Thursday, July 12, 2012
Don't be two sure your able to right good.
I know, I know. You're in a hurry. Aren't we all? But consider the impact you have on your audience or potential customer. When I run across a news article with errors in it, I usually stop reading. When I see something I want to buy, I walk away from it if the description contains typos, misspellings and grammatical errors.
Yes, I admit, I make mistakes, too. And I have no excuse. I have a college degree, years of experience as a copywriter (someone who writes ads for an ad agency) and even proofreading experience, for cryin' out loud.

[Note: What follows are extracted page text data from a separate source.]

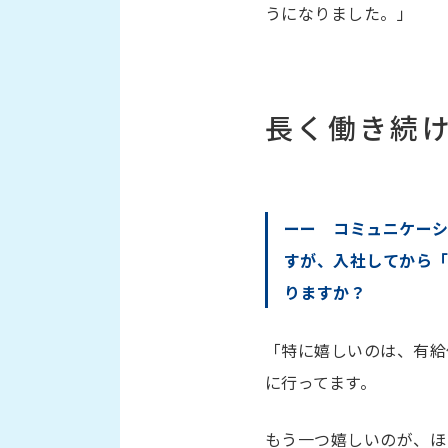
うになりました。」
長く働き続
ーー コミュニケー
すが、入社してから
りますか？
「特に嬉しいのは、有給
に行ってます。
もう一つ嬉しいのが、ほ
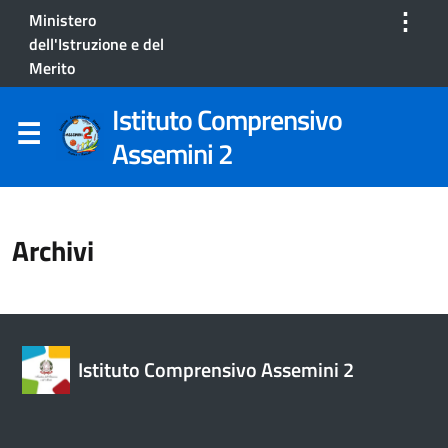
⋮
Ministero
dell'Istruzione e del
Merito
Istituto Comprensivo
Assemini 2
Archivi
Istituto Comprensivo Assemini 2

I used to gasp at the horribly written letters that my children's elementary teachers sent home. Yet even I find mistakes in my own work. So if it can happen to me, imagine how often it must happen to people who never wrote for a salary.
But you know what? It's not that hard to refresh your knowledge. Some of the most common errors I see:
Misuse of their and there and they're
Misuse of its and it's
Misuse of your and you're
Misuse of good and well
Misuse of fewer and less
Combining two sentences with a comma, known as a comma splice
You get the idea. You can Google "common grammatical errors" or "frequently misspelled words" and find plenty of examples. Or here is a pretty impressive grammar site. And here is a Facebook page you can follow if you'd like your advice in small daily doses.
Some so-called errors don't bother me. Ending sentences with prepositions doesn't bother me if it's in a casual blog post or online sales listing. Sentence fragments? I love 'em. I used them in advertising all the time. But I wouldn't sprinkle a doctoral thesis with casual writing styles. Just sayin'.
Okay, now get out their and start righting good!